Mr. Moquin who was with Belanger in my herbarium is very opposed to his character. It is an active, hard man and who has easy work. It came to study Chénopodées and close families and since published on this family an excellent monograph. It has all Languedocien promptness and amused us much by reading us a small work of its composition in the language of the troubadours presumedly found with Maguelonne and made rather well in the kind to have been able to mislead Mr. Rainouard.

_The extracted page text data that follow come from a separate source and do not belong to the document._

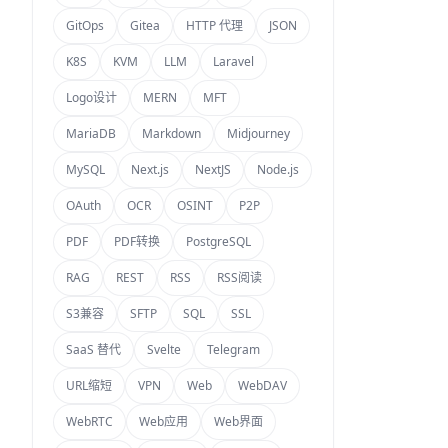
GitOps
Gitea
HTTP 代理
JSON
K8S
KVM
LLM
Laravel
Logo设计
MERN
MFT
MariaDB
Markdown
Midjourney
MySQL
Next.js
NextJS
Node.js
OAuth
OCR
OSINT
P2P
PDF
PDF转换
PostgreSQL
RAG
REST
RSS
RSS阅读
S3兼容
SFTP
SQL
SSL
SaaS 替代
Svelte
Telegram
URL缩短
VPN
Web
WebDAV
WebRTC
Web应用
Web界面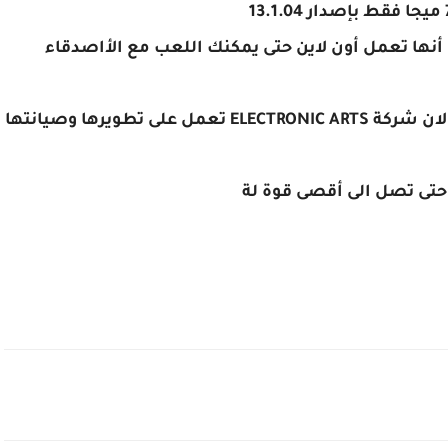
 أنها تعمل أون لاين حتى يمكنك اللعب مع الأاصدقاء
كما أن اللعبة تتميز بالجرافيك القوى جدا وذلك لان شركة ELECTRONIC ARTS تعمل على تطويرها وصيانتها
 حتى تصل الى أقصى قوة لة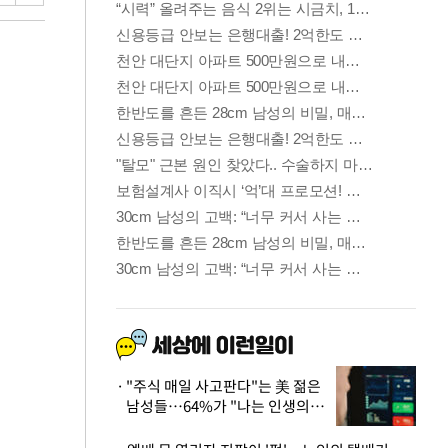
"주식 매일 사고판다"는 美 젊은
남성들…64%가 "나는 인생의
패배자“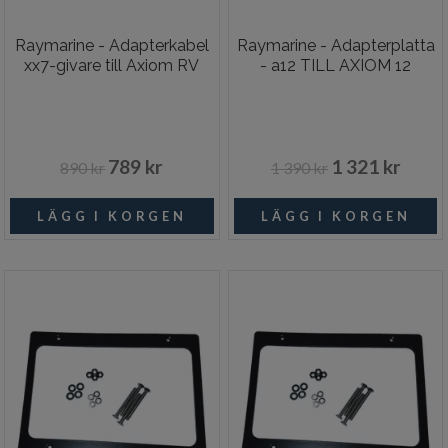
Raymarine - Adapterkabel
Raymarine - Adapterplatta
xx7-givare till Axiom RV
- a12 TILL AXIOM 12
789 kr
1 321 kr
890 kr
1 390 kr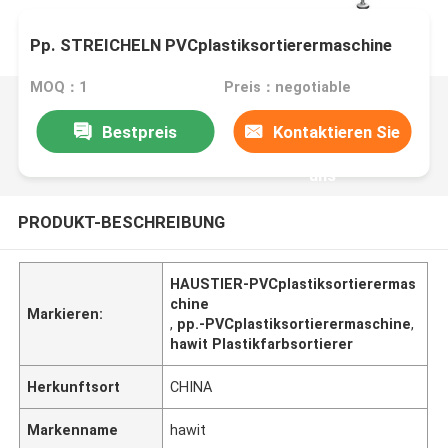
Pp. STREICHELN PVCplastiksortierermaschine
MOQ：1
Preis：negotiable
Bestpreis
Kontaktieren Sie
uns
PRODUKT-BESCHREIBUNG
HAUSTIER-PVCplastiksortierermas
chine
Markieren:
,
pp.-PVCplastiksortierermaschine
,
hawit Plastikfarbsortierer
Herkunftsort
CHINA
Markenname
hawit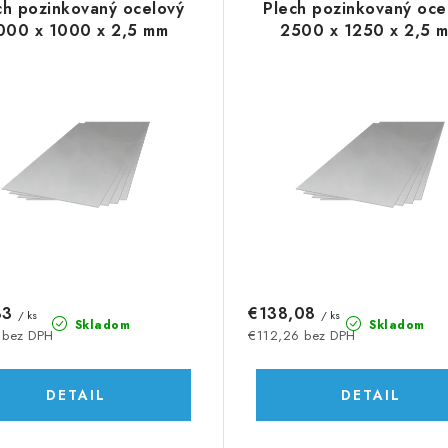
ch pozinkovaný ocelový
Plech pozinkovaný oce
000 x 1000 x 2,5 mm
2500 x 1250 x 2,5 
33
€138,08
/ ks
/ ks
Skladom
Skladom
 bez DPH
€112,26 bez DPH
DETAIL
DETAIL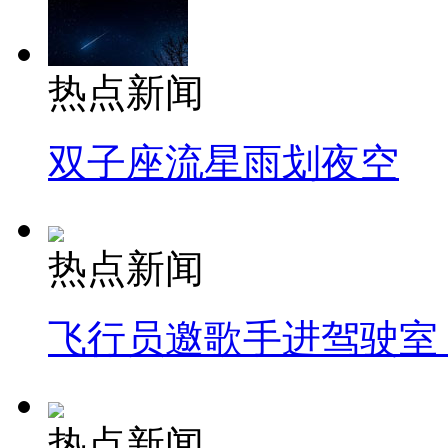
热点新闻
双子座流星雨划夜空
热点新闻
飞行员邀歌手进驾驶室
热点新闻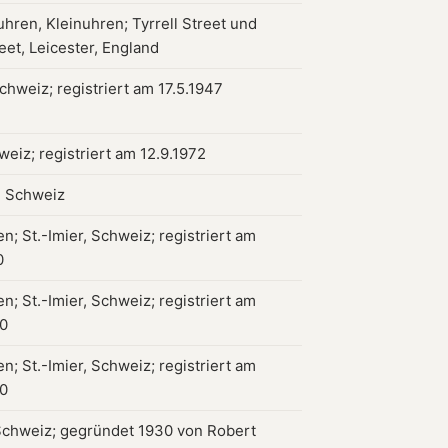
hren, Kleinuhren; Tyrrell Street und
eet, Leicester, England
chweiz; registriert am 17.5.1947
weiz; registriert am 12.9.1972
, Schweiz
n; St.-Imier, Schweiz; registriert am
0
n; St.-Imier, Schweiz; registriert am
80
n; St.-Imier, Schweiz; registriert am
80
chweiz; gegründet 1930 von Robert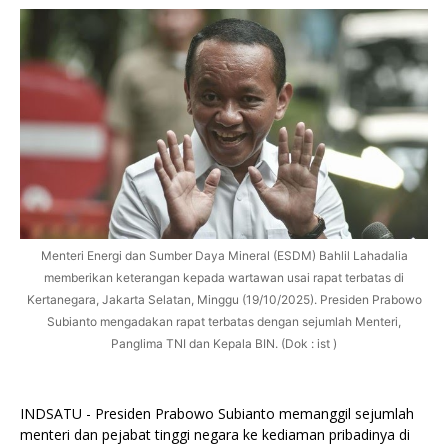
Menteri Energi dan Sumber Daya Mineral (ESDM) Bahlil Lahadalia
memberikan keterangan kepada wartawan usai rapat terbatas di
Kertanegara, Jakarta Selatan, Minggu (19/10/2025). Presiden Prabowo
Subianto mengadakan rapat terbatas dengan sejumlah Menteri,
Panglima TNI dan Kepala BIN. (Dok : ist )
INDSATU - Presiden Prabowo Subianto memanggil sejumlah
menteri dan pejabat tinggi negara ke kediaman pribadinya di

List partial of the publications

  • Memories on oology, or eggs of the animals (Paris, 1824).
  • Test on the dédoublemens or multiplications of bodies in the plants (Montpellier, 1826).
  • Monograph of the family of Hirudinées (Gabon, Paris, 1827).
  • With Philip Barker Webb (1793-1854) and Sabin Berthelot (1794-1880), Natural history of the Canary islands (Paris, 1836-1844).
  • Chenopodearum monographica enumeratio (P. - J. Loss, Paris, 1840).
  • Moquin-Tandon directs the publication of two volumes of Las Flors LED gay saber… (Toulouse, 1841).
  • Elements of vegetable teratology, or shortened History of the anomalies of the organization in the plants (P. - J. Loss, Paris, 1841) - the work is translated into German by Johannes Conrad Schauer (1813-1848), Pflanzen-Teratology, Lehre von dem regelwidrigen Wachsen und Bilden der Pflanzen (Haude and Spener, Berlin, 1842).
  • Natural history of terrestrial and fluviatile molluscs of France, container of the general studies on their anatomy and their physiology and the particular description of the kinds, the species and the varieties (three volumes, J. - B. Baillière, Paris, 1855).
  • Elements of medical zoology, containing the description of the animals useful for medicine and the harmful species to the man (J. - B. Baillière, Paris, 1860, republished in 1862).
  • Elements of medical botany, containing the description of the plants useful for medicine and the harmful species to the man (J. - B. Baillière, Paris, 1861, republished in 1866).
  • Under the pseudonym Alfred Frédol Le Monde of the sea (printing works of E. Trip hammer, Paris, 1863, republished by L. Hatchet, 1865, then in 1866 and 1881).
  • a naturalist in Paris republished in 1999 by Sciences in situation, collection “Direction of the history”, 163 p.

Sources

  • Pierre Cabard and Bernard Chauvet (2003). Etymology of the names of birds. Belin and Natural Éveil (Paris): 589 p. (its note contains the erroneous indication that Moquin-Tandon reaches a pulpit of the national Muséum of natural history whereas it is about one pulpit at the medical college).
  • Benoit Dayrat (2003). Botanists and Flora of France, three centuries of discoveries. scientists Publication of the national Natural history museum of natural history: 690 p.
  • Amédée Dechambre (1880). encyclopedic Dictionary of medical sciences , second series, volume ninth. G. Masson (Paris).